::: Raw data :::

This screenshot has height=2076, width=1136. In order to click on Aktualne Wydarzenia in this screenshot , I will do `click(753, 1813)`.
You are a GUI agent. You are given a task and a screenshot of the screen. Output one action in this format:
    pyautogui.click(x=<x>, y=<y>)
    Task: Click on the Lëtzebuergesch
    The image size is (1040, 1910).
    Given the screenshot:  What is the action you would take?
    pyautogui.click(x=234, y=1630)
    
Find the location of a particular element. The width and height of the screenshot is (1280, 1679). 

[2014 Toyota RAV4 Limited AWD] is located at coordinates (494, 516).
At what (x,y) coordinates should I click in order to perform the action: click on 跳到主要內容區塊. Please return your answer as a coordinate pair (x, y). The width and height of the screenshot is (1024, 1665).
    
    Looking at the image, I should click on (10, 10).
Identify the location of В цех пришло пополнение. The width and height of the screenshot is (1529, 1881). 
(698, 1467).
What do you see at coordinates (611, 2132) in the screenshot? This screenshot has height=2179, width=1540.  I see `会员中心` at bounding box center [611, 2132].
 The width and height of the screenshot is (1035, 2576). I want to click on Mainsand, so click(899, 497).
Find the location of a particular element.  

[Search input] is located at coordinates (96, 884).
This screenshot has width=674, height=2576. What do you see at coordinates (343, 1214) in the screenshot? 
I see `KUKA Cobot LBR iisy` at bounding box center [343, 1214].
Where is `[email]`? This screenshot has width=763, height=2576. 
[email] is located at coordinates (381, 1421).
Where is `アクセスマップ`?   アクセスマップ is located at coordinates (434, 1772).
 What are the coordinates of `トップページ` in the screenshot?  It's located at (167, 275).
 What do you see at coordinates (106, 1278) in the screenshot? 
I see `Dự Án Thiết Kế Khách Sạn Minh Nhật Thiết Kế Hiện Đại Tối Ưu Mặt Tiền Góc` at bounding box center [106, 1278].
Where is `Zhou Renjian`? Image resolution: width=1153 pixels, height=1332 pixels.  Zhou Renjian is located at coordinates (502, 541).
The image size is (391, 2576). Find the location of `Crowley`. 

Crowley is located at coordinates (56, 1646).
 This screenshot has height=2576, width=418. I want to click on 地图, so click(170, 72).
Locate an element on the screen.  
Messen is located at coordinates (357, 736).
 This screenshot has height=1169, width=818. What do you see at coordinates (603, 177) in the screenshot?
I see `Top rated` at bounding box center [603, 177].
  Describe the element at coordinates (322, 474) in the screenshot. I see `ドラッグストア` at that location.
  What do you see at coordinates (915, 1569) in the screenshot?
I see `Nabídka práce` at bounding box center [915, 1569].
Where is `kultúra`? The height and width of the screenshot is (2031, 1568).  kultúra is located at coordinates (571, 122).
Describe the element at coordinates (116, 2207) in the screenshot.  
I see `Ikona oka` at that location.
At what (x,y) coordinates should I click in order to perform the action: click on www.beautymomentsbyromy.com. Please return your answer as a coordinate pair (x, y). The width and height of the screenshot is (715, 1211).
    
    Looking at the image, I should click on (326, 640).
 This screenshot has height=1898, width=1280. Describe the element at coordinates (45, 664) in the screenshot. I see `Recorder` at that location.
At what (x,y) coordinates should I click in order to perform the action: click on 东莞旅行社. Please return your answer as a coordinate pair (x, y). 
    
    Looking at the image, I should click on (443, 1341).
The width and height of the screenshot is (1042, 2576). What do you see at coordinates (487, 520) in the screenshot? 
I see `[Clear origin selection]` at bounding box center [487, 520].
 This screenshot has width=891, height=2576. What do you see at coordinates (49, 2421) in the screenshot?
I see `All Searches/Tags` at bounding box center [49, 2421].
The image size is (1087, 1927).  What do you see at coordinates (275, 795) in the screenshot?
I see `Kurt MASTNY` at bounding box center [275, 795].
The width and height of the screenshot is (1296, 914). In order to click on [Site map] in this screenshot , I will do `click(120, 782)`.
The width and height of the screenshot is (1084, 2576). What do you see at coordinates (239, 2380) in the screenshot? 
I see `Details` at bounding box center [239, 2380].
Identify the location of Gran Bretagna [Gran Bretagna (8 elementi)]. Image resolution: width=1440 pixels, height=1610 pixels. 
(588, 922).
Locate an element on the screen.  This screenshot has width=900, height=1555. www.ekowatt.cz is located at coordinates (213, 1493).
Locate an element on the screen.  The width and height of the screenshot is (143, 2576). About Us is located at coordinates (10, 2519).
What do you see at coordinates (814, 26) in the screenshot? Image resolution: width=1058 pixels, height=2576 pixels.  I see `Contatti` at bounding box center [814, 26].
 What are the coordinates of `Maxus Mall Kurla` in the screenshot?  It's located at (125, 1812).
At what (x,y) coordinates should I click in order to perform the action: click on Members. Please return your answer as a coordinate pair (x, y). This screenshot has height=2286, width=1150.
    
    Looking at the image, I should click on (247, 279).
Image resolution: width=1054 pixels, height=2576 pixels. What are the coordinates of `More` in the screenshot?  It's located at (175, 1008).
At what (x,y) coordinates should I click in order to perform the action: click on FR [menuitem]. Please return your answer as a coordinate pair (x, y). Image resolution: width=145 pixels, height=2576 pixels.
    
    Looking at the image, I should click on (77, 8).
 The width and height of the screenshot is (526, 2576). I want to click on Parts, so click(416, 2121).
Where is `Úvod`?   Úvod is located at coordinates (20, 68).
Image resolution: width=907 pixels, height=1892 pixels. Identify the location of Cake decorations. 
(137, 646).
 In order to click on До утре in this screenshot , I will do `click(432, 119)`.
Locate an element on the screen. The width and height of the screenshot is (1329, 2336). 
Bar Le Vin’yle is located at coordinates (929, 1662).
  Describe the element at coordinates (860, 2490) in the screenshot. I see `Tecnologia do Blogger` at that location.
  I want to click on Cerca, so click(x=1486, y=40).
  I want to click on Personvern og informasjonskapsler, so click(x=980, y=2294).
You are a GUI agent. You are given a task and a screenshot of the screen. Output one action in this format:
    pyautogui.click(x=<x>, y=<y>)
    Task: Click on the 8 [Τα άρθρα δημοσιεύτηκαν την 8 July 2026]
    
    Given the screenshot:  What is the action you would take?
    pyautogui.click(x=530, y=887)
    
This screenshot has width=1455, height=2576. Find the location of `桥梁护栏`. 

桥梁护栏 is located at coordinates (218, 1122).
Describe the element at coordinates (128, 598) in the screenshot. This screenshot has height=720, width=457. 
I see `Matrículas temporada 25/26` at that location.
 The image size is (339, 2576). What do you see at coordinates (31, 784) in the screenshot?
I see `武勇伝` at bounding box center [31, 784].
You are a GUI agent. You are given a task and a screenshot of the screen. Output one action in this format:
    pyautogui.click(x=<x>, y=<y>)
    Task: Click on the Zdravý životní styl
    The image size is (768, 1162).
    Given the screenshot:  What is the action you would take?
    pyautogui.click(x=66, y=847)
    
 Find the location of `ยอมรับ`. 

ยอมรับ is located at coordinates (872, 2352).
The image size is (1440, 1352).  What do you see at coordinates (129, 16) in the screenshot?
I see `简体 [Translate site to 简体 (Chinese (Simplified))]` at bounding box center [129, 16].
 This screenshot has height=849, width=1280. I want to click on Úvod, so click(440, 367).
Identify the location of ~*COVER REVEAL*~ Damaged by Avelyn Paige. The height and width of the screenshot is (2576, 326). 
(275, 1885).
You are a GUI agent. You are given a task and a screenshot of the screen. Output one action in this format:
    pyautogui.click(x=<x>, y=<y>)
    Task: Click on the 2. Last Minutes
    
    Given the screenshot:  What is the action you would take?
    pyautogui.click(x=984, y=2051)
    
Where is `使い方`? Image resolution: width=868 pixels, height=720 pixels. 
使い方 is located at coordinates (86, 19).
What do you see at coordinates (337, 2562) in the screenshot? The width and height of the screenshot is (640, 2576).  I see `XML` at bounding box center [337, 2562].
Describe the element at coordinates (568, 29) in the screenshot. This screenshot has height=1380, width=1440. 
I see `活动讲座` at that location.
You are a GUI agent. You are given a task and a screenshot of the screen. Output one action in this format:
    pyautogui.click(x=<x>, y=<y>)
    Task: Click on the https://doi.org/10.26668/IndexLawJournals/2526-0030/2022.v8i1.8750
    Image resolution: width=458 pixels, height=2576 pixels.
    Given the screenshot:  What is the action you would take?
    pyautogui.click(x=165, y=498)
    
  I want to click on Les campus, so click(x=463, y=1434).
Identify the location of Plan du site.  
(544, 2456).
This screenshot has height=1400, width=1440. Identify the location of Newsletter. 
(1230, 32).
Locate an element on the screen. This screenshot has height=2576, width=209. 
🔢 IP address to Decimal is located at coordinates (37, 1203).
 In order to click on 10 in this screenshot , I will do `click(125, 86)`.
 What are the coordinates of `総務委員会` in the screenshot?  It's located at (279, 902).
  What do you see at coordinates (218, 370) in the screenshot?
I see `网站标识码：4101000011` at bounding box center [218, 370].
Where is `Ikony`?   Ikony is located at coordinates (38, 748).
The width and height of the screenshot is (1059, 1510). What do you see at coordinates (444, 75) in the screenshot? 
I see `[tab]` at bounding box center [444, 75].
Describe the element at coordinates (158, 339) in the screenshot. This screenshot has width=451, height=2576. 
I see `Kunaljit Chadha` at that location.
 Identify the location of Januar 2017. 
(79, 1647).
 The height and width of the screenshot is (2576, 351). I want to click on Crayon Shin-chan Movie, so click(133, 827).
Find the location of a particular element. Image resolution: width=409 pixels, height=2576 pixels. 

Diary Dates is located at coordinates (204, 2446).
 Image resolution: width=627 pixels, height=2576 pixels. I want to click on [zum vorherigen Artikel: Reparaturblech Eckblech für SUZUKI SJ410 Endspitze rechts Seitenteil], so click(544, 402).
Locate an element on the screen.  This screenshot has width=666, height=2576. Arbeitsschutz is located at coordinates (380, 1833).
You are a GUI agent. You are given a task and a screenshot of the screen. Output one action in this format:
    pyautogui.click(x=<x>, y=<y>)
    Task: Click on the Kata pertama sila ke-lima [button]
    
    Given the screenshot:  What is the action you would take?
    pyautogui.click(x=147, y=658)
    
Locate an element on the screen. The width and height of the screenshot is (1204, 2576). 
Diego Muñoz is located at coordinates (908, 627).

:::

If a line in the material contains the word "will", copy that line.

* _Exercise answer_:
This screenshot has height=2076, width=1136. In order to click on Aktualne Wydarzenia in this screenshot , I will do `click(753, 1813)`.
The width and height of the screenshot is (1296, 914). In order to click on [Site map] in this screenshot , I will do `click(120, 782)`.
 In order to click on До утре in this screenshot , I will do `click(432, 119)`.
 In order to click on 10 in this screenshot , I will do `click(125, 86)`.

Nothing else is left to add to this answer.